Pob lwc hefo eich campio gwyllt.....


----------



## thegamwellsmythes

We have had no problems in many visits over the years.

We're going to Rhosneigr (3 or 4 nice sites) this weekend and expect to have another great weekend. Bodfan Farm (link below) charges about £12 with no hook up (they'll all be booked up) has basic but decent toilets and showers. It has a huge field so you have no need to book in advance and is handy for the beach, pub and chippy. It also has amazing views of the Island and Snowdonia. Rhosneigr is at the end of RAF Valley runway but they don't fly everyday and I quite like looking at the jets anyway.

There are more decent sites at Newborough, Cemaes Bay, Church Bay, Treardur Bay and plenty of other places.

Not sure what your idea was in returning to a site that you'd previously been unhappy with. Easy with hindsight I suppose but there are plenty more sites on the island which shouldn't be written off after two ropey experiences.

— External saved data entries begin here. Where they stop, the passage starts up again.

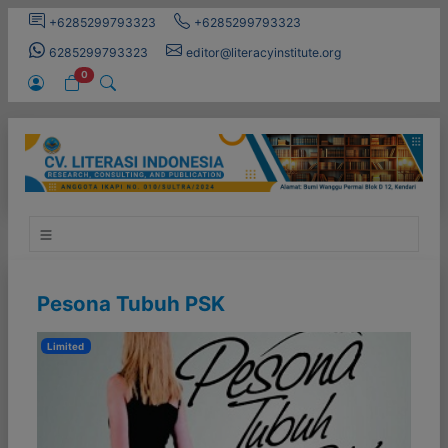
+6285299793323
+6285299793323
6285299793323
editor@literacyinstitute.org
0
Pesona Tubuh PSK
Limited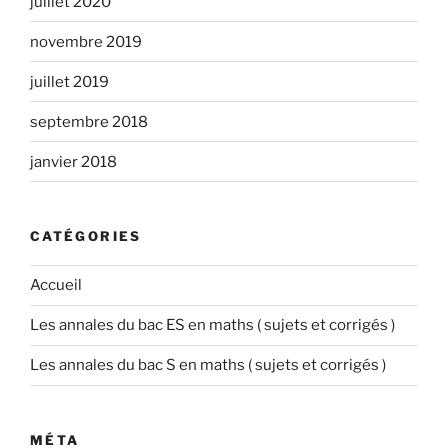
juillet 2020
novembre 2019
juillet 2019
septembre 2018
janvier 2018
CATÉGORIES
Accueil
Les annales du bac ES en maths ( sujets et corrigés )
Les annales du bac S en maths ( sujets et corrigés )
MÉTA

I hope you go back and have a better time in the future.

Bodfan Farm


----------



## bognormike

can I just point out that the original post was nearly six years ago in July 2005, and the thread was resurrected yesterday :idea: :wink:


----------



## thegamwellsmythes

Good point well made....

I still stand up for Anglesey even though I'm not Welsh.


----------



## BillCreer

jarcadia said:


> I don't know why this thread has been resurrected, but I am amazed that when it first appeared nobody in Wales challenged Nobby's remarks. I get really fed-up by people who condemn whole nations by the way they have been treated by a few, there are surly and miserable people in every nation on earth, don't pick on the Welsh.


Hi Brian,
If the Welsh consider Wales to be another county of England (which is how I perceive it) then they will not be so touchy and accept criticism like everyone else.

Perceiving yourself to be a target is falling into the hands of the nationalist con men.


----------



## MidAgeTravellers

*I Second The second point*

Absolutely spot on Bill re second sentence. I do not quite see the first point though; the Welsh would see Wales as a county (or Country) of the UK but not England? Am I missing something.....


----------



## BillCreer

*Re: I Second The second point*



MidAgeTravellers said:


> Absolutely spot on Bill re second sentence. I do not quite see the first point though; the Welsh would see Wales as a county (or Country) of the UK but not England? Am I missing something.....


Yes you're right a county within the UK is probably a better description. Also a bit less provocative.


----------